Injection Molding worked example
Barrel Residence Time with barrel melt capacity of 130 g: a worked example
This worked example runs the barrel residence time numbers for a tougher week than the baseline: barrel melt capacity of 130 g instead of the typical 250 g. Calculate resin residence time in the barrel to check for thermal degradation risk, especially for heat-sensitive materials.
The inputs for this scenario
- Barrel melt capacity: 130 g (the input this scenario stresses; the baseline uses 250)
- Actual shot weight per cycle: 55 g (held at the documented default)

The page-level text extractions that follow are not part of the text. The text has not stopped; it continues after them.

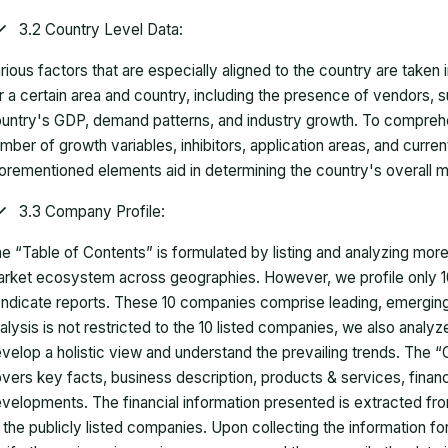
3.2 Country Level Data:
rious factors that are especially aligned to the country are taken
r a certain area and country, including the presence of vendors, 
untry's GDP, demand patterns, and industry growth. To comprehe
mber of growth variables, inhibitors, application areas, and curr
orementioned elements aid in determining the country's overall m
3.3 Company Profile:
e “Table of Contents” is formulated by listing and analyzing mor
rket ecosystem across geographies. However, we profile only 10
ndicate reports. These 10 companies comprise leading, emerging,
alysis is not restricted to the 10 listed companies, we also analy
velop a holistic view and understand the prevailing trends. The “
vers key facts, business description, products & services, finan
velopments. The financial information presented is extracted fro
 the publicly listed companies. Upon collecting the information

Working through the calculation
- The calculation starts from the formula this tool documents: Barrel shots = Barrel capacity / Shot weight.
- Ratio works out to 2.36 min at these inputs, and this is the headline figure for the scenario.
- Raw ratio works out to 2.36 value at these inputs.
- Conversion factor works out to 1 x at these inputs.
- Denominator works out to 55 value at these inputs.
How this compares with the baseline
- Against the tool's baseline example, where barrel melt capacity sits at 250 g and the headline result is 4.55 min, this scenario comes in 48% below the baseline at 2.36 min.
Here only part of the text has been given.